### [Exercise directions]
Having found the line that contains "collaborations, or even subtle shade thrown", please retype only it and every line after it up to the end of the entries, exactly as written.

### [Provided information]
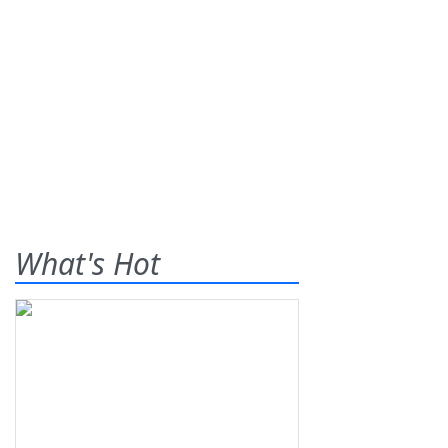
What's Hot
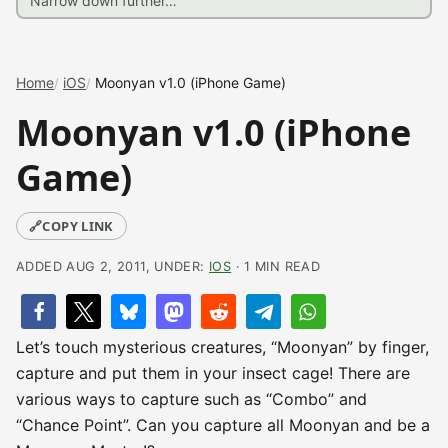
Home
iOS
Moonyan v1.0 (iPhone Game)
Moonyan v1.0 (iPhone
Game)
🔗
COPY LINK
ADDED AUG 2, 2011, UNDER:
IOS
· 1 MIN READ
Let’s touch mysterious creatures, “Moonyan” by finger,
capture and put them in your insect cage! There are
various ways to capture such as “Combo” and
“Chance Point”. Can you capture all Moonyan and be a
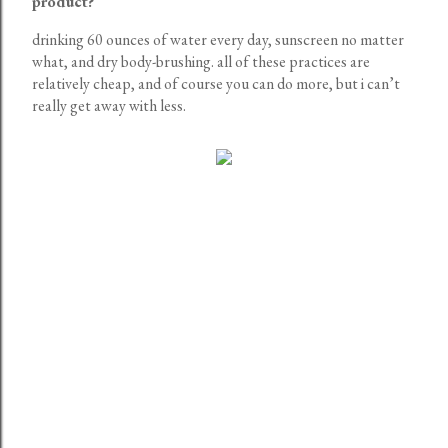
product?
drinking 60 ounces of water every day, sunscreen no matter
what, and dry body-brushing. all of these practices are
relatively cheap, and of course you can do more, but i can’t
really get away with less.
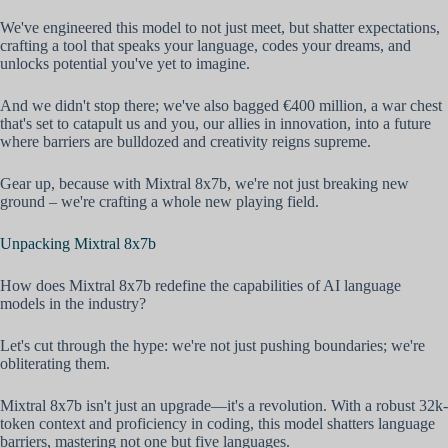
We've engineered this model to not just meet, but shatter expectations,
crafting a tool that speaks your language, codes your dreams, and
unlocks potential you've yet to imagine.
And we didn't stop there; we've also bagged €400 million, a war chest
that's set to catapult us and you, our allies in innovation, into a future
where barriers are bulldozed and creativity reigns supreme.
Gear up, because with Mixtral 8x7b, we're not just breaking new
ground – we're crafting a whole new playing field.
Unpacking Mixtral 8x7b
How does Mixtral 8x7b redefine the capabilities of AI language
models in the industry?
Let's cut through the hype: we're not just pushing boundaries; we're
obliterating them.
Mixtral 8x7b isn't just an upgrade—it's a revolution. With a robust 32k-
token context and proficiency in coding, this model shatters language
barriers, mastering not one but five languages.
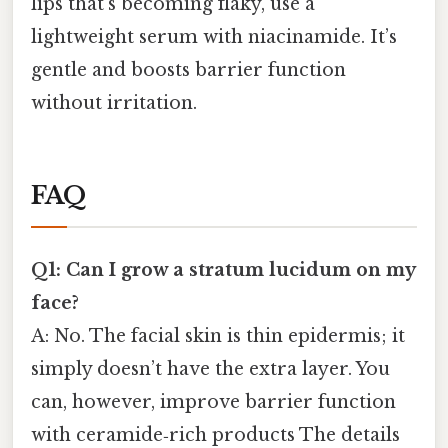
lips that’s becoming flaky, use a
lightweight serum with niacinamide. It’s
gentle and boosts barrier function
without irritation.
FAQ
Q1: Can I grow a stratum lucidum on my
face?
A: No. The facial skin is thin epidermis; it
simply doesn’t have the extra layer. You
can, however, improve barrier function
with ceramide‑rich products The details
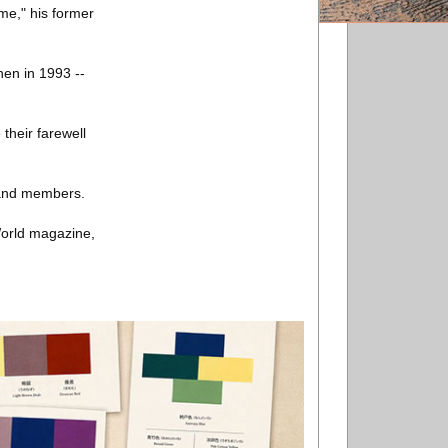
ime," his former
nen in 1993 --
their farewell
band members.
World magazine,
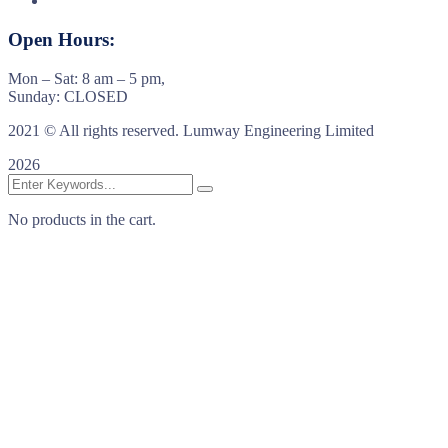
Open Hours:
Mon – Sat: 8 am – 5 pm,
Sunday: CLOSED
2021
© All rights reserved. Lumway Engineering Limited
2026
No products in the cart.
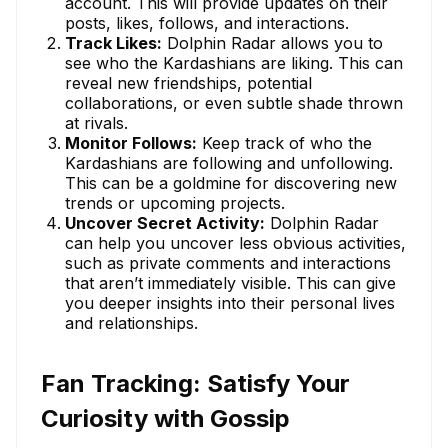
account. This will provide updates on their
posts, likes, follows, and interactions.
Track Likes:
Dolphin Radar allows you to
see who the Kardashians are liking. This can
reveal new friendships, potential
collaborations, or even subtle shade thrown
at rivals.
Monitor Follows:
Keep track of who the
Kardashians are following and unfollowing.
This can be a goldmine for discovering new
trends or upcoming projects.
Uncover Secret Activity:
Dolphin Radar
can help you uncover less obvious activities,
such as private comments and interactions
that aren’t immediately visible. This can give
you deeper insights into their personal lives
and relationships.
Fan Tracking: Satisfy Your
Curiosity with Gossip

### [Exercise output]
collaborations, or even subtle shade thrown
at rivals.
Monitor Follows:
Keep track of who the
Kardashians are following and unfollowing.
This can be a goldmine for discovering new
trends or upcoming projects.
Uncover Secret Activity:
Dolphin Radar
can help you uncover less obvious activities,
such as private comments and interactions
that aren’t immediately visible. This can give
you deeper insights into their personal lives
and relationships.
Fan Tracking: Satisfy Your
Curiosity with Gossip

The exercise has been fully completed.